##### Extracted information #####
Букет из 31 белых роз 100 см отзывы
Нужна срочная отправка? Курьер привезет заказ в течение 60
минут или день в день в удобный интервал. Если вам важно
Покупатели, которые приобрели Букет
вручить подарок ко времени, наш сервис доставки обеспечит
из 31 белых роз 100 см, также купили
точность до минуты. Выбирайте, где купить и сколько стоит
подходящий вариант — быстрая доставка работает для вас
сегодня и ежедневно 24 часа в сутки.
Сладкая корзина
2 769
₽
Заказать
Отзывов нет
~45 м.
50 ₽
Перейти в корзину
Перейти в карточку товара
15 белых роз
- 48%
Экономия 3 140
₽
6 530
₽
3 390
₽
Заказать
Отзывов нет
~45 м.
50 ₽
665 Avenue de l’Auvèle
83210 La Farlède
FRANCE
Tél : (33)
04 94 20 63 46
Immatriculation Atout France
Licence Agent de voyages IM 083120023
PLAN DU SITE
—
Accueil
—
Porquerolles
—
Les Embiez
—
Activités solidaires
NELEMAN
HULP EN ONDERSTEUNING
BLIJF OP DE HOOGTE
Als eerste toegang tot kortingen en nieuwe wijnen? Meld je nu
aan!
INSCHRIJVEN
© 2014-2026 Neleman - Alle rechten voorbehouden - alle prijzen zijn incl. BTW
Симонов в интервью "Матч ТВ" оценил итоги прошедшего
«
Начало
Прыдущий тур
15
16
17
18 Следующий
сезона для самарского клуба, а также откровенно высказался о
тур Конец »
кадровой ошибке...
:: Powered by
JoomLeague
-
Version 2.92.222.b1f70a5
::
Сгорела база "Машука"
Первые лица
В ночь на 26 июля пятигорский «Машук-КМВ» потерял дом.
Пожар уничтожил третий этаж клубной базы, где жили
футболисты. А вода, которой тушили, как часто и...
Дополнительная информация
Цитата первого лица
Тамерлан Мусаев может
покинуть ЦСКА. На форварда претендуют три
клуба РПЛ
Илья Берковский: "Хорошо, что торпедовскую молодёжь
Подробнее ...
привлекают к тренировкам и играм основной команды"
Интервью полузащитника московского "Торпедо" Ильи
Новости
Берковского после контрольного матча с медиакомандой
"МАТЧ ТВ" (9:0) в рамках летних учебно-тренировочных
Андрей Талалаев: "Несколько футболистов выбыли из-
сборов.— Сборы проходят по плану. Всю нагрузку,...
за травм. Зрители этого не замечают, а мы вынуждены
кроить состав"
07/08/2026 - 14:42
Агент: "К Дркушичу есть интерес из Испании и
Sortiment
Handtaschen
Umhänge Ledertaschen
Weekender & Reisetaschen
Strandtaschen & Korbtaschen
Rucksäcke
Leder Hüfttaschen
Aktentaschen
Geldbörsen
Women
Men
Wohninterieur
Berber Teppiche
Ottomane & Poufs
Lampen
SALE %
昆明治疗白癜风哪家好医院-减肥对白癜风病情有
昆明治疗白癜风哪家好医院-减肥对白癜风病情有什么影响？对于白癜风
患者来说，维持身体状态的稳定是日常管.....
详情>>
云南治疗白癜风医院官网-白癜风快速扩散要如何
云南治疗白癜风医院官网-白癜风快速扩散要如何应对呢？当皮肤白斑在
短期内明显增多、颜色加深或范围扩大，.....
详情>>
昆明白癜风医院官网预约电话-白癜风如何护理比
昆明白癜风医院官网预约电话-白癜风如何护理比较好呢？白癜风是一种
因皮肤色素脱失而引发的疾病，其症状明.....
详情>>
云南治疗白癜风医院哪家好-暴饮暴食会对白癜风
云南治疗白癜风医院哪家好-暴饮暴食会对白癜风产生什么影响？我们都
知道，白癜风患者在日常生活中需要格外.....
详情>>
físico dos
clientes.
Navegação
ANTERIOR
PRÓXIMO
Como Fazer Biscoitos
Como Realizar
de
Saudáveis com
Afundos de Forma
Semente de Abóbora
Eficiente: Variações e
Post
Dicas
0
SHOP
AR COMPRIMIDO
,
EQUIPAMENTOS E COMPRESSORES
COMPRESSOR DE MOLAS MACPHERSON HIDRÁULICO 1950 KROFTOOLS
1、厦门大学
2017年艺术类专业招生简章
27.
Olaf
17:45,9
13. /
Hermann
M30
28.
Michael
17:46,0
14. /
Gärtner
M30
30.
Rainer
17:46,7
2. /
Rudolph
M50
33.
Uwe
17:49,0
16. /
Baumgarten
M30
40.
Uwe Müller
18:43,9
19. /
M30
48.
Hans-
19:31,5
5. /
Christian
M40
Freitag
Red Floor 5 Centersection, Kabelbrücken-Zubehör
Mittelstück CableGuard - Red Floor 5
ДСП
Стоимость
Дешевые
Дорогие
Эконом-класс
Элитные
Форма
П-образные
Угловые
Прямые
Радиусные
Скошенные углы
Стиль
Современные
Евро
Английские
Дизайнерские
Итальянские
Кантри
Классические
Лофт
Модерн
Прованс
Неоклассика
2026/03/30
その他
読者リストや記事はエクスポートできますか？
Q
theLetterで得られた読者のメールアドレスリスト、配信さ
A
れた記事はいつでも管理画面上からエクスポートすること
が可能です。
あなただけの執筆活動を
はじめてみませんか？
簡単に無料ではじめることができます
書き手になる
#####
Instructions for the task: Using the data above, return each line exactly as written.

Finished exercise:
Букет из 31 белых роз 100 см отзывы
Нужна срочная отправка? Курьер привезет заказ в течение 60
минут или день в день в удобный интервал. Если вам важно
Покупатели, которые приобрели Букет
вручить подарок ко времени, наш сервис доставки обеспечит
из 31 белых роз 100 см, также купили
точность до минуты. Выбирайте, где купить и сколько стоит
подходящий вариант — быстрая доставка работает для вас
сегодня и ежедневно 24 часа в сутки.
Сладкая корзина
2 769
₽
Заказать
Отзывов нет
~45 м.
50 ₽
Перейти в корзину
Перейти в карточку товара
15 белых роз
- 48%
Экономия 3 140
₽
6 530
₽
3 390
₽
Заказать
Отзывов нет
~45 м.
50 ₽
665 Avenue de l’Auvèle
83210 La Farlède
FRANCE
Tél : (33)
04 94 20 63 46
Immatriculation Atout France
Licence Agent de voyages IM 083120023
PLAN DU SITE
—
Accueil
—
Porquerolles
—
Les Embiez
—
Activités solidaires
NELEMAN
HULP EN ONDERSTEUNING
BLIJF OP DE HOOGTE
Als eerste toegang tot kortingen en nieuwe wijnen? Meld je nu
aan!
INSCHRIJVEN
© 2014-2026 Neleman - Alle rechten voorbehouden - alle prijzen zijn incl. BTW
Симонов в интервью "Матч ТВ" оценил итоги прошедшего
«
Начало
Прыдущий тур
15
16
17
18 Следующий
сезона для самарского клуба, а также откровенно высказался о
тур Конец »
кадровой ошибке...
:: Powered by
JoomLeague
-
Version 2.92.222.b1f70a5
::
Сгорела база "Машука"
Первые лица
В ночь на 26 июля пятигорский «Машук-КМВ» потерял дом.
Пожар уничтожил третий этаж клубной базы, где жили
футболисты. А вода, которой тушили, как часто и...
Дополнительная информация
Цитата первого лица
Тамерлан Мусаев может
покинуть ЦСКА. На форварда претендуют три
клуба РПЛ
Илья Берковский: "Хорошо, что торпедовскую молодёжь
Подробнее ...
привлекают к тренировкам и играм основной команды"
Интервью полузащитника московского "Торпедо" Ильи
Новости
Берковского после контрольного матча с медиакомандой
"МАТЧ ТВ" (9:0) в рамках летних учебно-тренировочных
Андрей Талалаев: "Несколько футболистов выбыли из-
сборов.— Сборы проходят по плану. Всю нагрузку,...
за травм. Зрители этого не замечают, а мы вынуждены
кроить состав"
07/08/2026 - 14:42
Агент: "К Дркушичу есть интерес из Испании и
Sortiment
Handtaschen
Umhänge Ledertaschen
Weekender & Reisetaschen
Strandtaschen & Korbtaschen
Rucksäcke
Leder Hüfttaschen
Aktentaschen
Geldbörsen
Women
Men
Wohninterieur
Berber Teppiche
Ottomane & Poufs
Lampen
SALE %
昆明治疗白癜风哪家好医院-减肥对白癜风病情有
昆明治疗白癜风哪家好医院-减肥对白癜风病情有什么影响？对于白癜风
患者来说，维持身体状态的稳定是日常管.....
详情>>
云南治疗白癜风医院官网-白癜风快速扩散要如何
云南治疗白癜风医院官网-白癜风快速扩散要如何应对呢？当皮肤白斑在
短期内明显增多、颜色加深或范围扩大，.....
详情>>
昆明白癜风医院官网预约电话-白癜风如何护理比
昆明白癜风医院官网预约电话-白癜风如何护理比较好呢？白癜风是一种
因皮肤色素脱失而引发的疾病，其症状明.....
详情>>
云南治疗白癜风医院哪家好-暴饮暴食会对白癜风
云南治疗白癜风医院哪家好-暴饮暴食会对白癜风产生什么影响？我们都
知道，白癜风患者在日常生活中需要格外.....
详情>>
físico dos
clientes.
Navegação
ANTERIOR
PRÓXIMO
Como Fazer Biscoitos
Como Realizar
de
Saudáveis com
Afundos de Forma
Semente de Abóbora
Eficiente: Variações e
Post
Dicas
0
SHOP
AR COMPRIMIDO
,
EQUIPAMENTOS E COMPRESSORES
COMPRESSOR DE MOLAS MACPHERSON HIDRÁULICO 1950 KROFTOOLS
1、厦门大学
2017年艺术类专业招生简章
27.
Olaf
17:45,9
13. /
Hermann
M30
28.
Michael
17:46,0
14. /
Gärtner
M30
30.
Rainer
17:46,7
2. /
Rudolph
M50
33.
Uwe
17:49,0
16. /
Baumgarten
M30
40.
Uwe Müller
18:43,9
19. /
M30
48.
Hans-
19:31,5
5. /
Christian
M40
Freitag
Red Floor 5 Centersection, Kabelbrücken-Zubehör
Mittelstück CableGuard - Red Floor 5
ДСП
Стоимость
Дешевые
Дорогие
Эконом-класс
Элитные
Форма
П-образные
Угловые
Прямые
Радиусные
Скошенные углы
Стиль
Современные
Евро
Английские
Дизайнерские
Итальянские
Кантри
Классические
Лофт
Модерн
Прованс
Неоклассика
2026/03/30
その他
読者リストや記事はエクスポートできますか？
Q
theLetterで得られた読者のメールアドレスリスト、配信さ
A
れた記事はいつでも管理画面上からエクスポートすること
が可能です。
あなただけの執筆活動を
はじめてみませんか？
簡単に無料ではじめることができます
書き手になる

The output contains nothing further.